* **About this exercise**: Pull out of the data below the stretch of lines bounded by the one containing "For every named" and the one containing "หน้าหลัก (184, 475)", both bounds included, unchanged.

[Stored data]
##############################

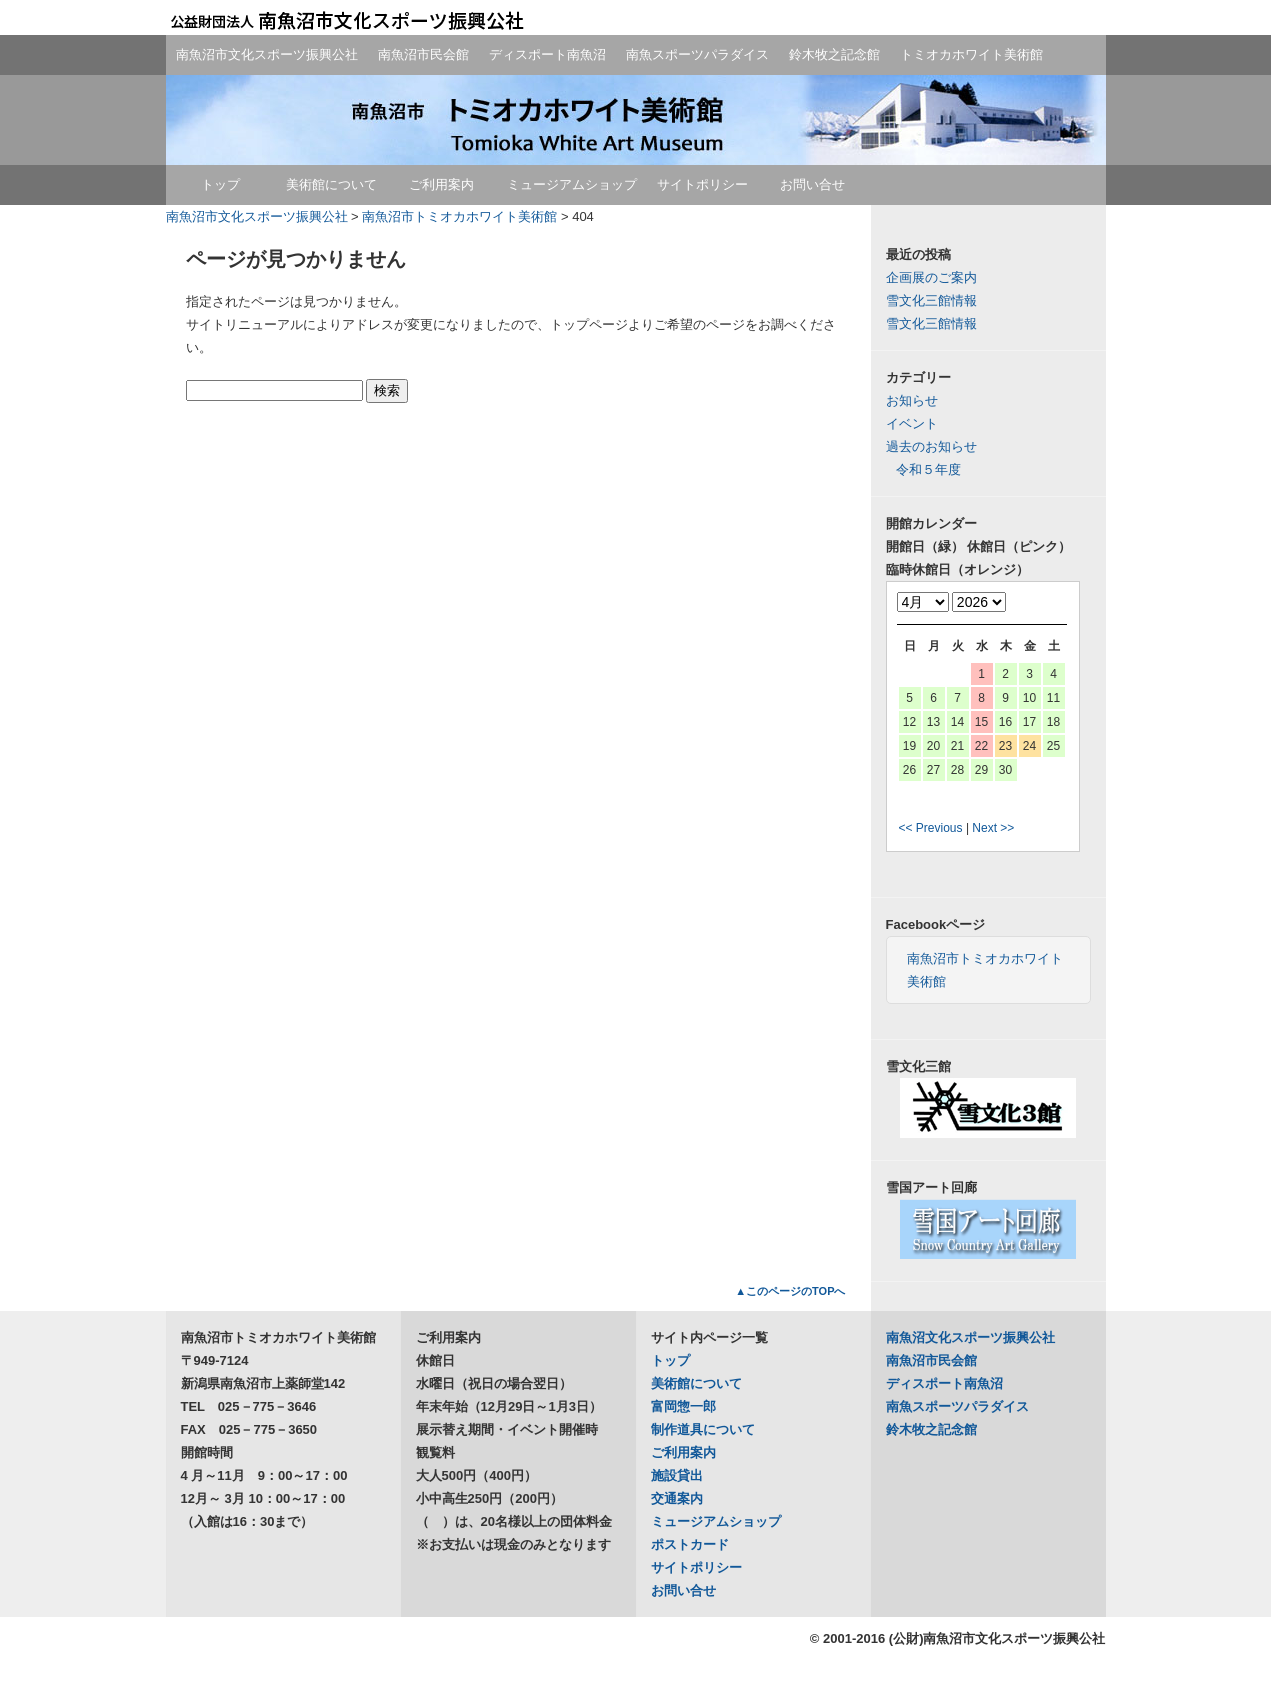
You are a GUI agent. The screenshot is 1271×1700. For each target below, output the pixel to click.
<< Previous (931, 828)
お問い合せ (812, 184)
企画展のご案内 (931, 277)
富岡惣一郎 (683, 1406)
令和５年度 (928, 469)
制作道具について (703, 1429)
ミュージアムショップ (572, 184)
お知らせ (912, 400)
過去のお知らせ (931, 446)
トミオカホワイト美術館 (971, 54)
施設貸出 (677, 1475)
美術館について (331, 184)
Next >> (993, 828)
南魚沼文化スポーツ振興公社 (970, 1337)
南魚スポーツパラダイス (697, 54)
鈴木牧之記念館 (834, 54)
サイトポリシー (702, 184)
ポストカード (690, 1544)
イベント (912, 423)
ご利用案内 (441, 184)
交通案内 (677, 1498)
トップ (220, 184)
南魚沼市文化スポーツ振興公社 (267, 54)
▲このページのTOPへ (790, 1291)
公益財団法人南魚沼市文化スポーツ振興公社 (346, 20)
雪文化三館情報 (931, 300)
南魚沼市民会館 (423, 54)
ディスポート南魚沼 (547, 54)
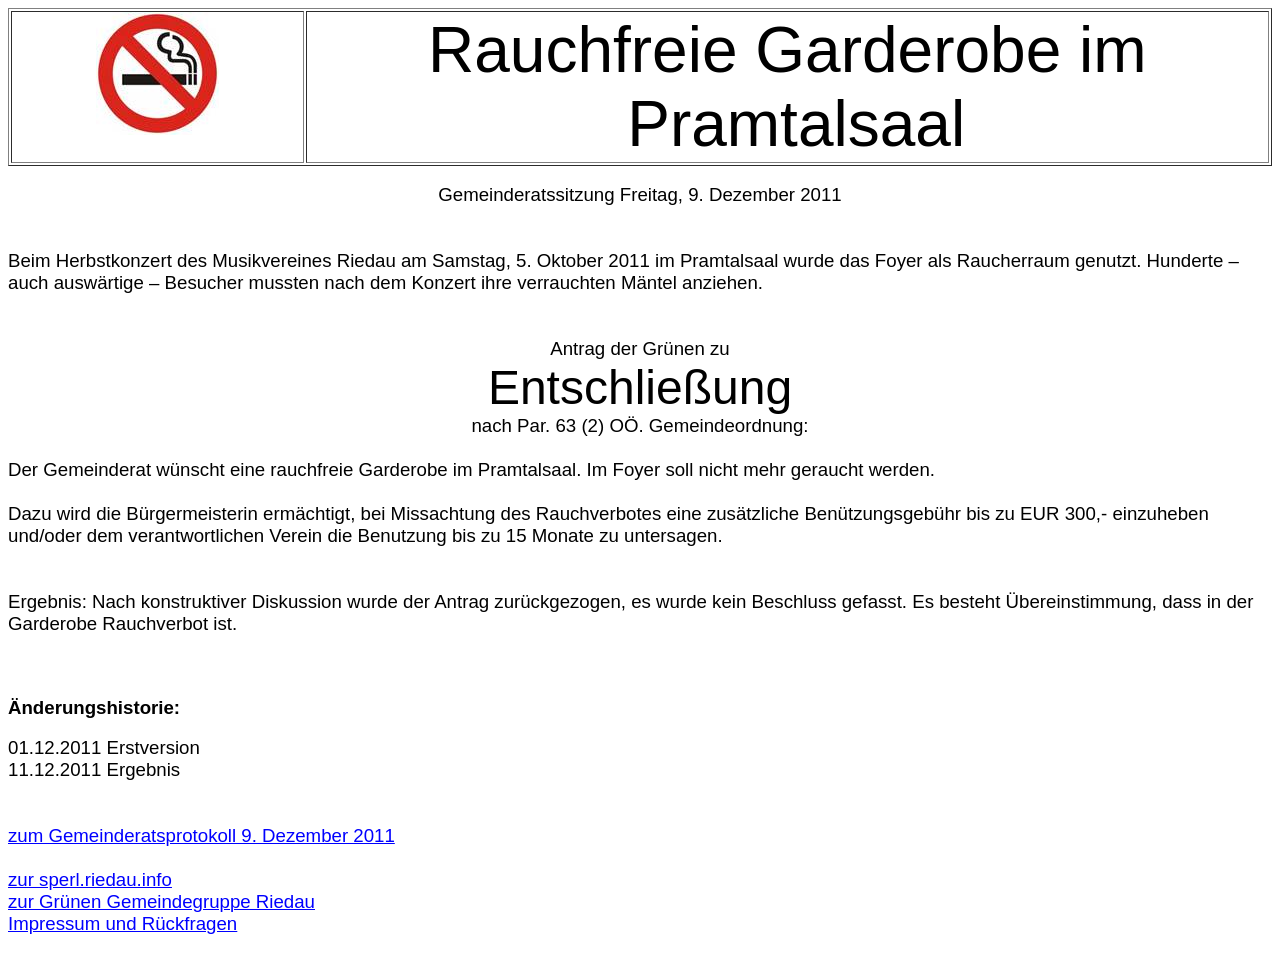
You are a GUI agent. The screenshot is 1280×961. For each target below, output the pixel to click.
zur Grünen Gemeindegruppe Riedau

##############################

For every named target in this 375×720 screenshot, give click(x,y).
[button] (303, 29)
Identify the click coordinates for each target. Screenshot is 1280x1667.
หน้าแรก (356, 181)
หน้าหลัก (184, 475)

##############################

* **Answer section**:
For every named target in this 375×720 screenshot, give click(x,y).
[button] (303, 29)
Identify the click coordinates for each target. Screenshot is 1280x1667.
หน้าแรก (356, 181)
หน้าหลัก (184, 475)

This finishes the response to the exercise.